Tampoco tiene mucho sentido centrar la indignación exclusivamente en la figura del juez. Esto por dos motivos. Primero, porque no basta con procurar la designación de personas percibidas como más serias u honradas. Sin querer desvirtuar el deseo de que podamos contar con funcionarios públicos idóneos, este es el mismo pensamiento mágico-religioso que nos hace esperar desde la fundación de la República al Presidente “puro” que nos salvará de nosotros mismos. El segundo motivo atiende a lo que ha señalado Laura Acosta Lora: el problema es que el sistema en conjunto parece tener un rasero especial para los casos de corrupción administrativa. No hay que olvidar que el senador Bautista se benefició sobre todo del archivo precipitado que un antiguo director de la Procuraduría Especializada de Persecución de la Corrupción Administrativa (PEPCA) hizo de las querellas en su contra el día antes de que terminara el mandato Leonel Fernández.

Lo anterior nos señala que el problema no se encuentra sólo en el Poder Judicial o el Ministerio Público. Es sistémico, y como tal debemos tratarlo.

Si queremos ver cuál es el problema de fondo de nuestro sistema de justicia, propongo un ejercicio que puede parecer contraintuitivo. Pensemos en por qué se pudo condenar a los banqueros que defraudaron al país a principios de la década pasada, pero no se logran condenas en los casos de corrupción. Es muy claro que en ocasión del juicio a los banqueros había voluntad política de llevarlo a sus últimas consecuencias.

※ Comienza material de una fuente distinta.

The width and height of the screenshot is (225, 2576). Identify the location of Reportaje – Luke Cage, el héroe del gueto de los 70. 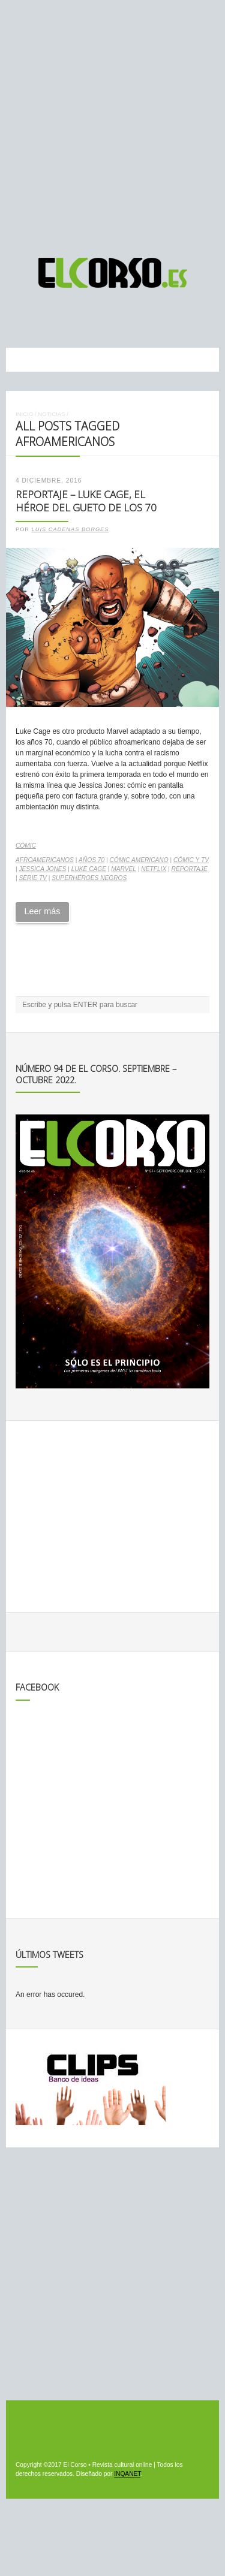
(86, 501).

Esa dependencia del sistema de justicia de una voluntad política voluble y caprichosa nos muestra que en ciento setenta y un años de vida republicana no hemos logrado construir una base política, institucional y democrática para un sistema de justicia que cumpla con su función. En el caso de la corrupción administrativa esto está relacionado con el hecho de que, según las encuestas y estudios, sólo recientemente ésta se ha venido convirtiendo en una queja mayoritaria de la población.

Pero su fracaso no se limita a esto. Los males de la justicia dominicana son muchos y variados. Son muy claras las señales de agotamiento del ímpetu reformador que hace dos décadas dio inicio a su modernización. La reforma constitucional de 2010 pareció brindar la oportunidad para esta renovación, mas no ha dado los frutos esperados.

Si no actuamos con prontitud en todas las aristas del problema, los tribunales de la República perderán legitimidad como mecanismos de solución de conflictos, y con ello la autoridad del Estado será incapaz de contener la violencia social que esto traerá como consecuencia.